Find how many lines of the listing include the string "KinderGarden", and report only that figure.

⟨

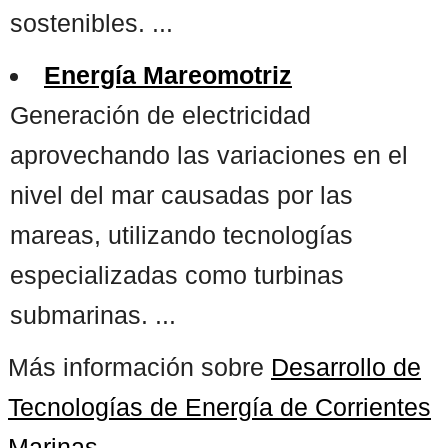
sostenibles. ...
Energía Mareomotriz
Generación de electricidad
aprovechando las variaciones en el
nivel del mar causadas por las
mareas, utilizando tecnologías
especializadas como turbinas
submarinas. ...
Más información sobre
Desarrollo de
Tecnologías de Energía de Corrientes
Marinas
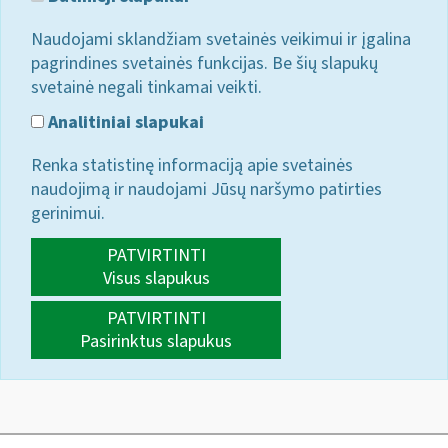
Naudojami sklandžiam svetainės veikimui ir įgalina
pagrindines svetainės funkcijas. Be šių slapukų
svetainė negali tinkamai veikti.
Analitiniai slapukai
Renka statistinę informaciją apie svetainės
naudojimą ir naudojami Jūsų naršymo patirties
gerinimui.
PATVIRTINTI
Visus slapukus
PATVIRTINTI
Pasirinktus slapukus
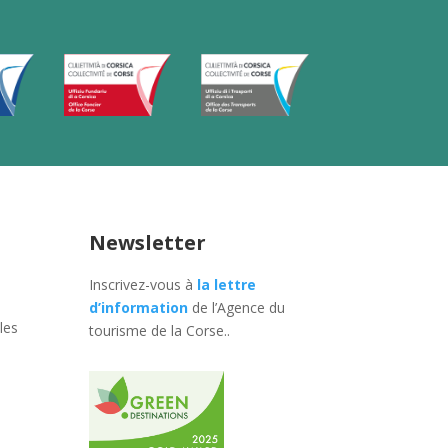
Newsletter
Inscrivez-vous à
la lettre
d’information
de l’Agence du
les
tourisme de la Corse.
.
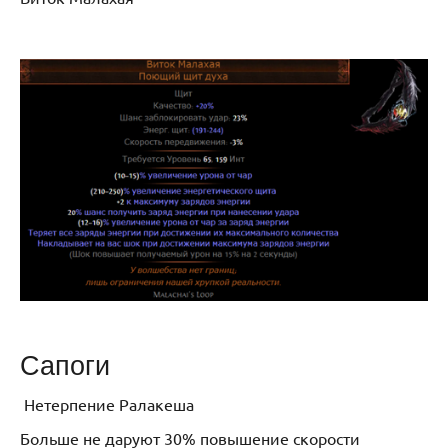
Сапоги
Нетерпение Ралакеша
Больше не даруют 30% повышение скорости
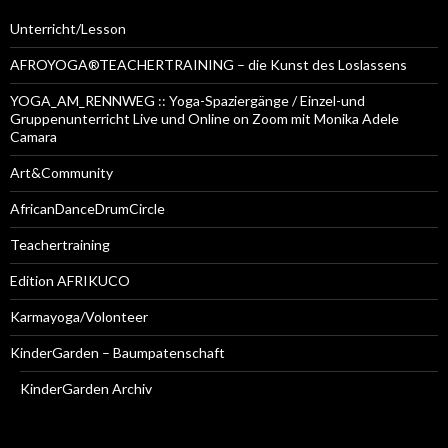
Unterricht/Lesson
AFROYOGA®TEACHERTRAINING – die Kunst des Loslassens
YOGA_AM_RENNWEG :: Yoga-Spaziergänge / Einzel-und
Gruppenunterricht Live und Online on Zoom mit Monika Adele
Camara
Art&Community
AfricanDanceDrumCircle
Teachertraining
Edition AFRIKUCO
Karmayoga/Volonteer
KinderGarden – Baumpatenschaft
KinderGarden Archiv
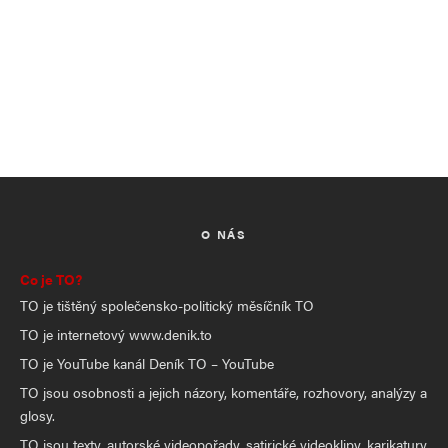
O NÁS
Co je TO?
TO je tištěný společensko-politický měsíčník TO
TO je internetový www.denik.to
TO je YouTube kanál Deník TO – YouTube
TO jsou osobnosti a jejich názory, komentáře, rozhovory, analýzy a
glosy.
TO jsou texty, autorské videopořady, satirické videoklipy, karikatury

⟩

▶ TASK ANSWER
2